[Data excerpts]
---

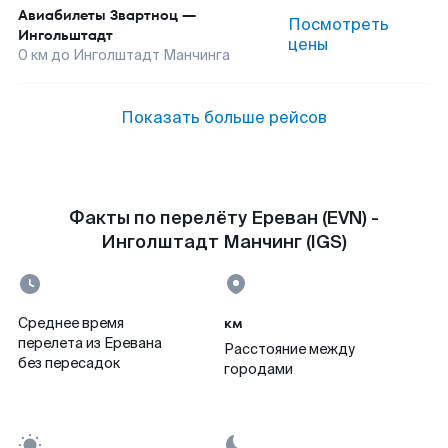
Авиабилеты
Звартноц
—
Посмотреть
Ингольштадт
цены
0
км до
Инголштадт Манчинга
Показать больше рейсов
Факты по перелёту Ереван (EVN) -
Инголштадт Манчинг (IGS)
км
Среднее время
перелета из Еревана
Расстояние между
без пересадок
городами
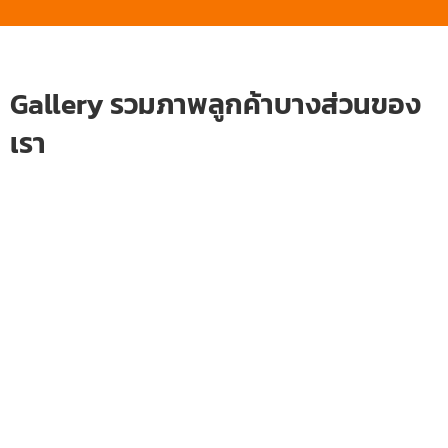
Gallery รวมภาพลูกค้าบางส่วนของ
เรา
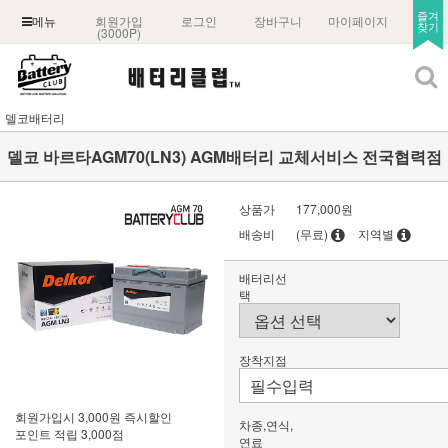
즐겨
회원가입
로그인
장바구니
마이페이지
메뉴
찾기
(3000P)
델코배터리
델코 바르타AGM70(LN3) AGM배터리 교체서비스 전국협력점
상품가
177,000원
배송비
(무료)
지역별
배터리선
택
장착지점
회원가입시 3,000원 즉시할인
차종,연식,
포인트 적립 3,000점
연료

---

Every line containing the string "Инголштадт" is required; copy each such line from the data.

Инголштадт Манчинга
Инголштадт Манчинг (IGS)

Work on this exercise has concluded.